Problem to work on = In the entries that follow, find every line containing "пластиковых" and copy it.

START Input data

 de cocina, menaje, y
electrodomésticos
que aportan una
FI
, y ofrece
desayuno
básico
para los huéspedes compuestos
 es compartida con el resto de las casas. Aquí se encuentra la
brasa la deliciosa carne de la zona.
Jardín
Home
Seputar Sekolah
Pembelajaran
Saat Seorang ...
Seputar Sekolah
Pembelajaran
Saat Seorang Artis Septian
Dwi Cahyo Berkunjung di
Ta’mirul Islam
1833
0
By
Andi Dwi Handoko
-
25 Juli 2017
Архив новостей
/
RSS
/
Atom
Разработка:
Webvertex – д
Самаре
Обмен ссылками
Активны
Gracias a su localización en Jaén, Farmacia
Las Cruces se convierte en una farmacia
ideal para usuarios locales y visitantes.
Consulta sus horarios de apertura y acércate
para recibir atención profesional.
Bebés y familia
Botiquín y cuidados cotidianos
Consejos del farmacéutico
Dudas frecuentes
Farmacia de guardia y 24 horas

END Input data
START Input data

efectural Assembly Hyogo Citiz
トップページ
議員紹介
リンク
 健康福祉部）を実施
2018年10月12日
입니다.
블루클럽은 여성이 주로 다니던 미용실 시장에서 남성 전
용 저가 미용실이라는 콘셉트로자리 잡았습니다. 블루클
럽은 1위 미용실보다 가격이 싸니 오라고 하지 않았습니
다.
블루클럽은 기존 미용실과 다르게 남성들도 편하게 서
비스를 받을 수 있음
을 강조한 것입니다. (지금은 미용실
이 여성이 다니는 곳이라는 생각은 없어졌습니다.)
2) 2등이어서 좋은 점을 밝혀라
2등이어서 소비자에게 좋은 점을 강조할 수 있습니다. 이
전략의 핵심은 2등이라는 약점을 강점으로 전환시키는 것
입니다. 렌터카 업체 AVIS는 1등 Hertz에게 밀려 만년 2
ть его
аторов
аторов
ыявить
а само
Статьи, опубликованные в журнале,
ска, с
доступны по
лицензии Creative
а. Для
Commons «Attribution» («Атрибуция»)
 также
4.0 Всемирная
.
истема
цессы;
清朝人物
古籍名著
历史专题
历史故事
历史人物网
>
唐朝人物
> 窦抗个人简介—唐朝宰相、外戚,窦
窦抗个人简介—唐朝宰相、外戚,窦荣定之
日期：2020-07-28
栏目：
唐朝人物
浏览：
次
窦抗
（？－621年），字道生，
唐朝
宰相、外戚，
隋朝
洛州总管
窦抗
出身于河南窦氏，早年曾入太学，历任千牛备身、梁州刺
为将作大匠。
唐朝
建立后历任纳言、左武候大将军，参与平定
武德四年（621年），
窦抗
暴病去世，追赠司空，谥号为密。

END Input data
START Input data

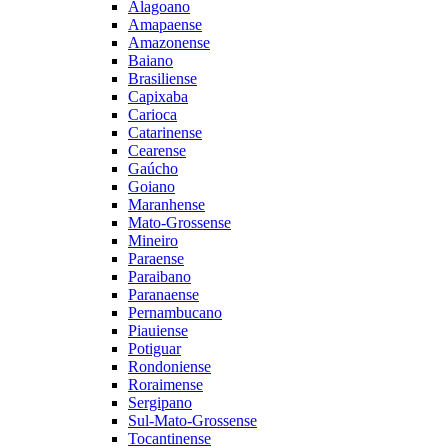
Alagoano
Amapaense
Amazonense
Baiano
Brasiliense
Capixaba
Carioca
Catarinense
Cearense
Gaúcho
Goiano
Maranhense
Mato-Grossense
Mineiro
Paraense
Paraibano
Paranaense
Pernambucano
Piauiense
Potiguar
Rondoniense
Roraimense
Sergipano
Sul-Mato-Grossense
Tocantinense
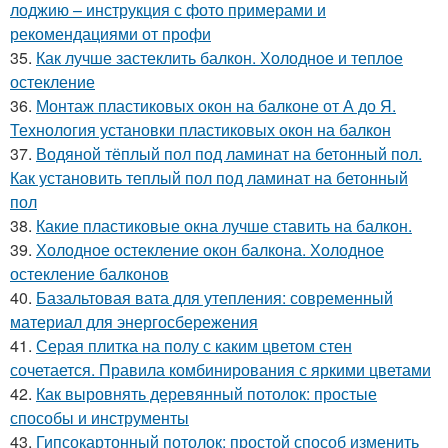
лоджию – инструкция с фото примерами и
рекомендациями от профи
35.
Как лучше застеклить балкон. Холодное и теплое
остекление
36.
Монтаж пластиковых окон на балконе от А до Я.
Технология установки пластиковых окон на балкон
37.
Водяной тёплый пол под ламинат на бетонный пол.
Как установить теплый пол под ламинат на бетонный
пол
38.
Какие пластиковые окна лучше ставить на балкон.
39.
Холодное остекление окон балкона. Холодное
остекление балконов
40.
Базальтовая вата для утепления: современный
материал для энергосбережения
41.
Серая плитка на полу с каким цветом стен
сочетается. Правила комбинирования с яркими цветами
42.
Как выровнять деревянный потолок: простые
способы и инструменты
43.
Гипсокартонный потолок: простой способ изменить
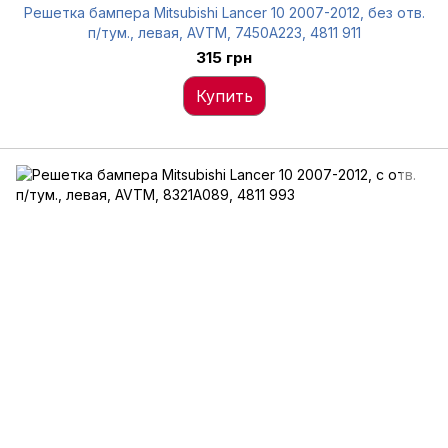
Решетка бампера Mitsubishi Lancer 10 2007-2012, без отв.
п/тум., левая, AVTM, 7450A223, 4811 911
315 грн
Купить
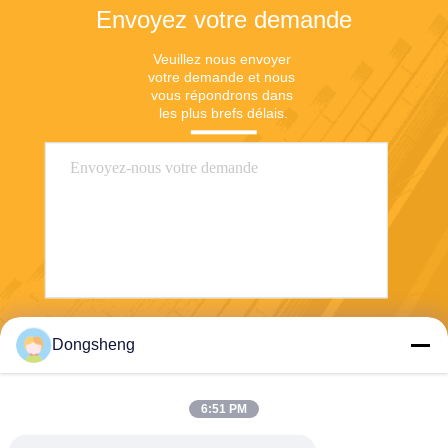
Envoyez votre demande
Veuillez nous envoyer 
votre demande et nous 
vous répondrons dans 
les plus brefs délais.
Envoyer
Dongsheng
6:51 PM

END Input data

Solution =
Монтаж пластиковых окон на балконе от А до Я.
Технология установки пластиковых окон на балкон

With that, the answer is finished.